Friday, October 11, 2013

"Clean tech came too late to save Earth"

Kim Stanley Robinson's book 2312 has humans (and all their advanced variations) zipping around the solar system, living nearly everywhere. But they have an expression: "All trouble comes from Earth."

Towards the middle of the book he has this transition:
 But clean tech came too late to save Earth from the catastrophes of the early Anthropocene. It was one of the ironies of their time that they could radically change the surfaces of the other planets, but not Earth. The methods they employed in space were almost too crude and violent. Only with the utmost caution could they tinker with anything on Earth, because everything there was so tightly balanced and interwoven. Anything done for good somewhere usually caused ill somewhere else.

This caution about terraforming Earth expressed itself in clots and gouts of sometimes military bickering. Political crosschop led to legal gridlock. Big geoengineering projects were all assumed to contain within them an accident like the Little Ice Age of the 2140’s, which was generally said to have caused the death of a billion people. Nothing now could overcome that fear.

Also, for many of Earth’s problems, there was simply nothing to be done. The heating and subsequent expansion of the ocean’s water – also its acidification – nothing could be done about these. There was no terraforming technique that would help. Some water had been pumped onto the dry basins of North Africa and central Asia, but the capacity was not there to hold very much of the ocean’s excess volume. Maintaining the one healthy ice cap remaining to them, high on East Antarctica, was a priority that meant no one was comfortable pumping salt water up there to freeze, as had sometimes been proposed, because if something went wrong and they lost the whole ice cap, it would raise sea level another fifty meters and deal humanity something very like a death blow. So caution was in order, and ultimately it had to be admitted, the new sea level could not be substantially altered. And it was much the same with many of their other problems. The many delicate physical, biological, and legal situations were so tightly knitted together that none of the cosmic engineering they were doing elsewhere in the solar system could be fitted to the needs of the place.
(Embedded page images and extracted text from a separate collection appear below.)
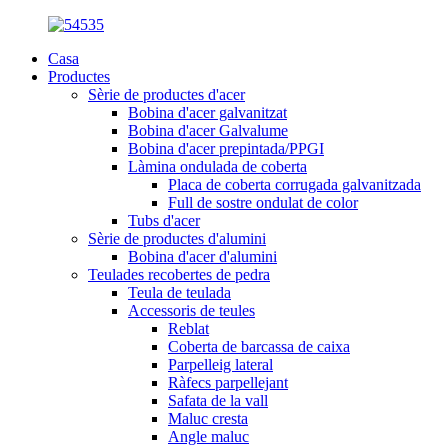
Casa
Productes
Sèrie de productes d'acer
Bobina d'acer galvanitzat
Bobina d'acer Galvalume
Bobina d'acer prepintada/PPGI
Làmina ondulada de coberta
Placa de coberta corrugada galvanitzada
Full de sostre ondulat de color
Tubs d'acer
Sèrie de productes d'alumini
Bobina d'acer d'alumini
Teulades recobertes de pedra
Teula de teulada
Accessoris de teules
Reblat
Coberta de barcassa de caixa
Parpelleig lateral
Ràfecs parpellejant
Safata de la vall
Maluc cresta
Angle maluc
Despite this people tried things. So much more power than ever before was at their command that some felt they could at last begin to overturn Jevons Paradox, which states that the better human technology gets, the more harm we do with it. That painful paradox has never yet failed to manifest itself in human history, but perhaps now was the tipping point – Archimedes’ lever brought to bear at last – the moment when they could get something out of their growing powers besides redoubled destruction.

But no one could be sure. They still hung suspended between catastrophe and paradise, spinning bluely in space like some terrible telenovela. Scheherazade was Earth’s muse, it seemed; it was just one damn thing after another, always one more cliffhanger, clinging to life and sanity by the skin of one’s teeth; and so the spacers kept on coming home, home to home’s nightmares, with the Gordian knot tied in their guts.
Via The Brissioni Blog

Wanted: Climate-change Denier with a Lot of Money

From National Geographic's article "Rising Seas":
In a state exposed to hurricanes as well as rising seas, people like John Van Leer, an oceanographer at the University of Miami, worry that one day they will no longer be able to insure—or sell—their houses. “If buyers can’t insure it, they can’t get a mortgage on it. And if they can’t get a mortgage, you can only sell to cash buyers,” Van Leer says. “What I’m looking for is a climate-change denier with a lot of money.”
There should be opportunities for climate scoffers to clean up on cheap real estate, if they have the courage of their convictions.